For the period from commencement of operations to date, the Company has been a development stage enterprise, and accordingly the Company’s operations have been directed primarily toward developing its licensed technologies. The accompanying financial statements have been prepared on a basis which assumes that the Company will continue as a going concern and which contemplates the realization of assets and the satisfaction of liabilities and commitments in the normal course of business. The Company has devoted substantially all of its cash resources to research and development programs and general and administrative expenses, and to date it has not generated any significant revenues from the sale of products. Since inception, the Company has incurred significant net losses each year. As a result, Immune has an accumulated deficit of $22.3 million as of December 31, 2013. The consolidated financial statements do not include any adjustments that might result from the outcome of this uncertainty. Immune’s losses have resulted principally from costs incurred in connection with the merger with Immune Ltd., development activities and from general and administrative expenses. Even if the Company succeeds in developing and commercializing one or more of its product candidates, it may never become profitable. The Company expects to continue to incur significant expenses over the next several years.


In March 2014, the Company raised gross proceeds of $11.7 million through the sale of our  newly designated Series C 8% Convertible Preferred Stock, or the Preferred Stock, convertible into shares of its common stock, at an initial conversion price per share equal to the lower of $3.40 and 85% of the offering price in a future public equity offering by us of at least $10 million, a five-year warrant to purchase one half of a share of common stock at an exercise price equal to the lower of $4.25 and 125% of the conversion price of the Preferred Stock then in effect, and a five-year warrant to purchase one half of a share of common stock at an exercise price equal to the lower of $5.10 and 150% of the conversion price of the Preferred Stock then in effect. In connection with the offering, the Company has agreed to file a registration statement to register the shares of common stock underlying the preferred stock and warrants. Under the agreement, the registration statement must be filed within 30 days of the closing of the financing and declared effective within the timeline provided in the agreement. If the applicable deadlines are not met, monthly liquidating damages of 1.5% of the subscription amount (with a 12% cap) will be due to the purchaser. The Company received net proceeds of approximately $8.9 million from the sale of the Preferred Stock, after deducting transaction fees and expenses, and expects to receive an additional $1.0 million from one investor which initially paid its subscription with a short-term promissory note. Included in this amount is a deposit for future financing of $0.5 million the Company received in November and December 2013 and an additional $0.6 million received prior to the signing of the transaction during the first quarter of 2014. The Company will require significant further funding to continue its development plans beyond 2014.

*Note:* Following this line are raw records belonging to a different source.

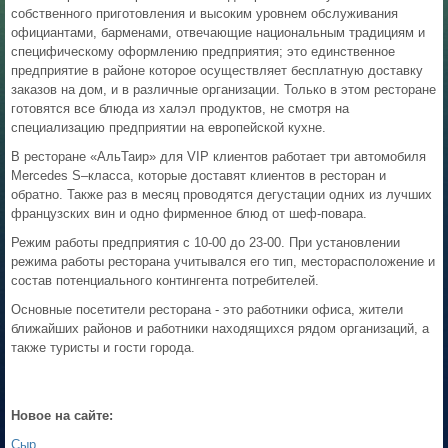
собственного приготовления и высоким уровнем обслуживания
официантами, барменами, отвечающие национальным традициям и
специфическому оформлению предприятия; это единственное
предприятие в районе которое осуществляет бесплатную доставку
заказов на дом, и в различные организации. Только в этом ресторане
готовятся все блюда из халэл продуктов, не смотря на
специализацию предприятии на европейской кухне.
В ресторане «АльТаир» для VIP клиентов работает три автомобиля
Mercedes S–класса, которые доставят клиентов в ресторан и
обратно. Также раз в месяц проводятся дегустации одних из лучших
французских вин и одно фирменное блюд от шеф-повара.
Режим работы предприятия с 10-00 до 23-00. При установлении
режима работы ресторана учитывался его тип, месторасположение и
состав потенциального контингента потребителей.
Основные посетители ресторана - это работники офиса, жители
ближайших районов и работники находящихся рядом организаций, а
также туристы и гости города.
Новое на сайте:
Сыр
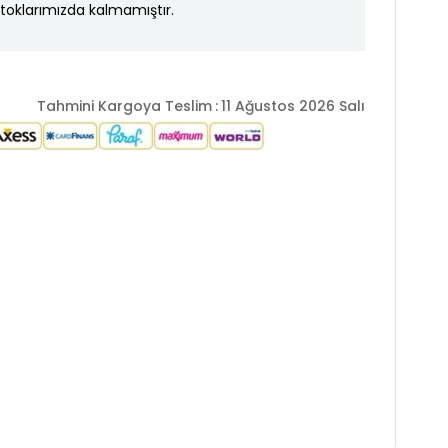
toklarımızda kalmamıştır.
Tahmini Kargoya Teslim
:
11 Ağustos 2026 Salı
ter %21 Polyamid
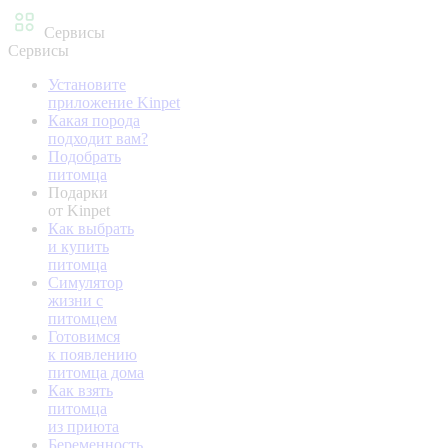
Сервисы
Сервисы
Установите
приложение Kinpet
Какая порода
подходит вам?
Подобрать
питомца
Подарки
от Kinpet
Как выбрать
и купить
питомца
Симулятор
жизни с
питомцем
Готовимся
к появлению
питомца дома
Как взять
питомца
из приюта
Беременность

The Company’s existing cash at December 31, 2013, the proceeds of its March 2014 financing and the $5 million revolving line of credit the Company obtained from a related party in April 2014 is sufficient to fund its operations, anticipated capital expenditures, working capital and other financing requirements in the next twelve months. The Company's ability to continue as a going concern is predicated upon being able to draw down on their $5 million revolving line of credit. If such line were not available, the Company may not be able to support their current level of operations for the next 12 months. The Company will require additional financing in 2015 in order to continue at its expected level of operations. If the Company fails to obtain needed capital, the Company may be forced to delay, scale back or eliminate some or all of its research and development programs, which could result in an impairment of its intangible assets.